In 1968, The Ghost and Mrs. Muir was brought to the small screen in a television series starring Hope Lange as Mrs. Muir and Edward Mulhare as Captain Gregg but lo! the familiar portrait was replaced by a new one bearing the great Mulhare's likeness. This beautiful portrait was painted by Eddie Martinez who shared with us the actual whereabouts of the original Captain Gregg portrait.
Martinez had an amazing career in the Los Angeles area, working on portraits, murals, and production design in film, television, and in the theme park industry. He was a versatile imagineer like Marc Davis and Herbert Ryman and today spends his time in retirement doing his favorite work, researching and illustrating historical figures. In addition to The Ghost and Mrs. Muir he also created portrait paintings for Peyton Place, The Dean Martin Show, The Tonight Show and Batman. More info about his work can be found here.
As Martinez explained, "I was asked to paint Edward Mulhare's face over the original Captain Gregg portrait of Rex Harrison. As you can see in the photographs, I also removed the ship's wheel on the bottom left of the painting".

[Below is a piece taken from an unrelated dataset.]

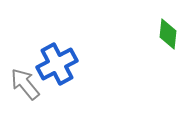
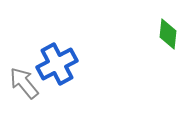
gray arrow: moved 1 px left, 1 px up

After the series ended, Martinez's wife attended an auction at 20th Century Fox in an attempt to bid on the portrait, but it was sold to a businessman...Leland Ayers, who later became the mayor of Burbank and was instrumental in acquiring the Bob Hope Airport from Lockheed Corp. Mr. Ayers passed away on Sept. 2, 2013 and it is presumed that the painting is still kept in his family.
A mystery we - and many other fans - have pondered over for years has now been solved...and we would like to give a special thanks to Eddie Martinez for sharing with us the real story behind the whereabouts of this beautiful portrait of Captain Gregg, a character larger than life.